Anyone else's Waze crashing when switching to nav?


----------



## Adieu (Feb 21, 2016)

macchiato said:


> Anyone else's Waze crashing when switching to nav?


My waze seems to decrease likelihood of pings if on...and yeah, totally crashes every once in a while.

Stoopid friggin Google... Had to go buy and spoil it


----------



## macchiato (Sep 29, 2015)

Switched to Google maps for the time being.


----------



## jasonchaeidlsd (Apr 6, 2016)

Waze has not worked with lyft once today. Terrible integration. I have lost so much money today because i cannot get to the passengers. Lyft needs to fix this now!


----------



## soupergloo (Jul 24, 2015)

same problem .. I'm having to manually enter addresses into Waze. what was the point in partnering with Waze?! if it's not broke, don't fix it!

super frustrating


----------



## Adieu (Feb 21, 2016)

New versions: update BOTH Waze and lyft, keep Waze RUNNING... On first-launch failure of coordinate transfer, switch back to Lyft and press button to navigate with Waze again, it'll work. And pretty fast when ready open

Now, to just figure out when this Anime'd Waze is changing the route, and to make sure this new version doesn't go all toll-road-eager for pickups....

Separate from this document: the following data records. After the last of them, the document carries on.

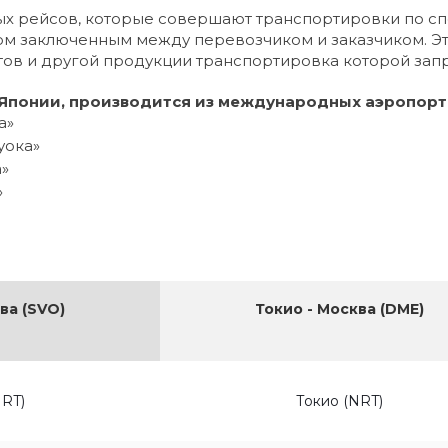
рных рейсов, которые совершают транспортировки по 
ом заключенным между перевозчиком и заказчиком. Эт
тов и другой продукции транспортировка которой зап
Японии, производится из международных аэропорто
а»
уока»
а»
»
ва (SVO)
Токио - Москва (DME)
NRT)
Токио (NRT)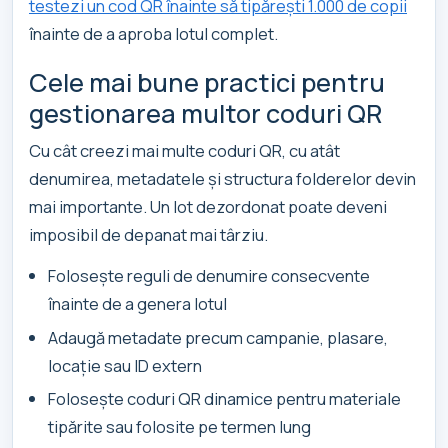
testezi un cod QR înainte să tipărești 1.000 de copii
înainte de a aproba lotul complet.
Cele mai bune practici pentru
gestionarea multor coduri QR
Cu cât creezi mai multe coduri QR, cu atât
denumirea, metadatele și structura folderelor devin
mai importante. Un lot dezordonat poate deveni
imposibil de depanat mai târziu.
Folosește reguli de denumire consecvente
înainte de a genera lotul
Adaugă metadate precum campanie, plasare,
locație sau ID extern
Folosește coduri QR dinamice pentru materiale
tipărite sau folosite pe termen lung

And to see more gas station options again...


----------



## grayspinner (Sep 8, 2015)

Just use google maps - I never have any issues with it


----------



## rv5 (Apr 13, 2015)

macchiato said:


> Anyone else's Waze crashing when switching to nav?

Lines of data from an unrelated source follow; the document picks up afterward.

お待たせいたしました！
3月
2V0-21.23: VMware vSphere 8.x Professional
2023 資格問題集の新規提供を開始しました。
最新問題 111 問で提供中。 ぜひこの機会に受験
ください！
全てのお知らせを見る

what kind of phone do you have? htc?


----------



## macchiato (Sep 29, 2015)

It's been fixed a while ago. Basically Waze and Lyft apps weren't playing nice.


----------



## rv5 (Apr 13, 2015)

macchiato said:


> It's been fixed a while ago. Basically Waze and Lyft apps weren't playing nice.

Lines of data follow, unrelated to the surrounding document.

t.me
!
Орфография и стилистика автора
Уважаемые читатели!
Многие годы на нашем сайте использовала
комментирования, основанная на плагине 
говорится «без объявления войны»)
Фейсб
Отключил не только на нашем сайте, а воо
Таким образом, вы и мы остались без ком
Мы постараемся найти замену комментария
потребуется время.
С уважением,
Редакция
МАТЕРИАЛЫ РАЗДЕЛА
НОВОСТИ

no, it has not been fixed.


----------



## macchiato (Sep 29, 2015)

Working on my end. Have you tried reinstalling both apps?


----------



## rv5 (Apr 13, 2015)

yes


----------



## macchiato (Sep 29, 2015)

Don't know what to tell you. Contact Lyft support and see what they can do. 

I was on iPhone 6 Plus.


----------



## rv5 (Apr 13, 2015)

lyft support is useless.


----------



## macchiato (Sep 29, 2015)

Not going to argue with you there. Support is useless.


----------



## Jimmy Bernat (Apr 12, 2016)

I never had any issues with lyft and wazze until they announced the integration thing. Now at least once a day it has an issue with the switch over or doesn't send the address to waze. Very annoying


----------



## Daniel Harbin (Sep 23, 2015)

Stopped using Waze a while back because Lyft and Waze were not playing well together.


----------



## 4736353377384555736 (Aug 27, 2016)

Tried Waze for first time today, it doesn't get the address from Lyft. Went back to Goog Maps.


----------



## 54dman (Jan 27, 2017)

macchiato said:


> Anyone else's Waze crashing when switching to nav?


I am having problems after it takes me to the pickup. When I hit navigate to destination it starts and then goes back to where you would start the nav. If I put the destination in manually it works.


----------



## mentalbob (May 1, 2017)

I have the same problem in both Uber and Lyft driver apps. I have to force stop waze and manually relaunch after trying to navigate from either driver app..


----------



## MARY ANDERSON (May 3, 2017)

Every other ride. Drives me koo koo... With line, it hardly works at all


----------